Couple that with employers that have reduced staff hours, and the money just isn't there to be donated.

"A lot of people that had full-time jobs are being cut back to part-time," Wilson said, "Twenty hours a week is just not enough hours for a family or three, four, or five."

And as if the circumstances weren't bad enough for the Food Bank, they're going to take another hit this year.

"We just got word that, possibly, the post office is not going to be able to do the postal drive," she said. Letter carriers typically pick up 30,000 pounds of food during that drive, "and they've been told they can't do it this year."

Prescott Postmaster Lynn Kent said it was a decision made at a higher level of U. S. Postal Service management.

"I could not get approval to do it this year," Kent said. "They flat-out turned me down."

She said the major sticking point was pay: postal workers are paid extra dollars for the extra weight in donations they must carry, and the postal service already has another food drive. "They don't want a second drive. Even though I had people volunteering to do things on their day off, they wouldn't allow us to do it."

Wilson is concerned. "There's an awful lot of people who depend on this food bank in Yavapai County," she said.

At the Coalition for Compassion and Justice's Open Door Food Pantry, Special Projects Director Diane Iverson is seeing the same thing.

"Our food pantry is low," Iverson said. "It is a concern."

She also said this summer's wildfires have caused donations - both food and financial - to drop.
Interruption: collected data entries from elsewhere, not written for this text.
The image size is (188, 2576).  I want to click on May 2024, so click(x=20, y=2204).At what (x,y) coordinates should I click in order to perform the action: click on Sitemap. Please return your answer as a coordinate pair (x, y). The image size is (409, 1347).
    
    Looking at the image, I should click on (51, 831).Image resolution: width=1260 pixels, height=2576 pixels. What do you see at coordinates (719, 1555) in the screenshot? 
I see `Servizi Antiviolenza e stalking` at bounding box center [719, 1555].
"Our community is suffering a little bit of donor fatigue, because they've been giving so generously for the problems surrounding the Yarnell fire and the Doce fire," Iverson said. "As I've talked with people I know who work with other nonprofits, they're experiencing that as well."
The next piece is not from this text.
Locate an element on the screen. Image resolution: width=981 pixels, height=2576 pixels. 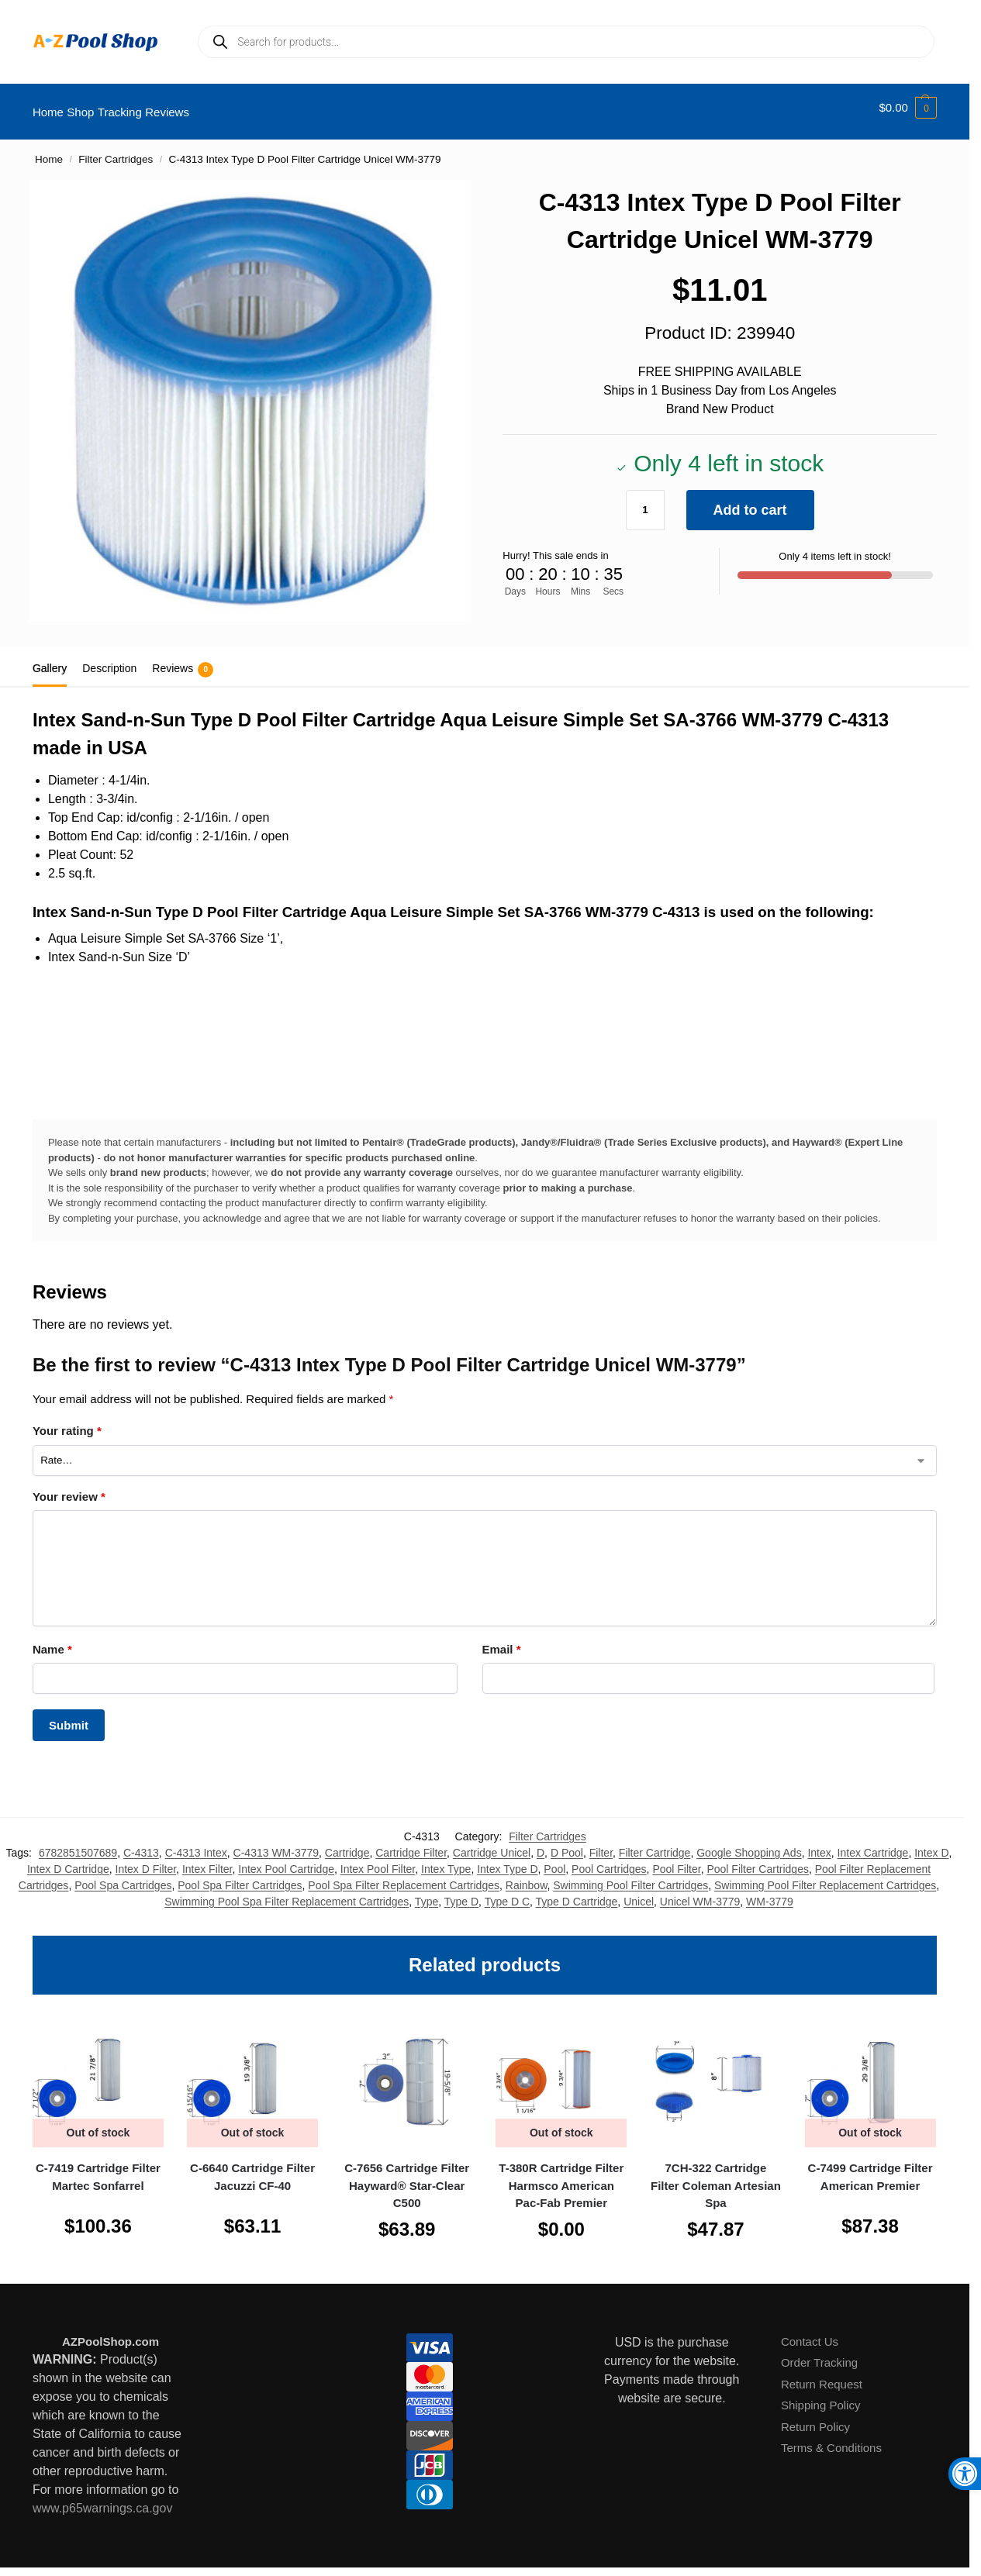
D Pool is located at coordinates (567, 1843).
She said monetary donations allow them to buy what they need the most, but food donations are equally helpful.

"We're particularly in need of protein items," and the basics, like fresh fruits and vegetables.

She's hoping donations will pick up as the holidays approach, which is the norm.

Bob Stack, on the social services desk at the Salvation Army in Prescott, was blunt.

I've been here nine years, and this is the worst year I've ever seen," he said.

The organization cooks for 500 people for Thanksgiving, he said, but, so far, turkey donations have been way down. "Generally, we have turkeys flying in here," Stack said, starting in early October. That hasn't happened this year.

He said a cook called around to grocery stores, soliciting turkey donations, but was not very successful. "He actually got two from Albertsons. We need more like 20 or 25."

The Salvation Army may well have to buy food to serve on Thanksgiving, but financial donations are down, too, he added. "People are coming in for assistance," he said, "and I hear about a lot of hours being cut at work."

"Prescott is just as generous as it's ever been. You just can't give what you don't have," Iverson said.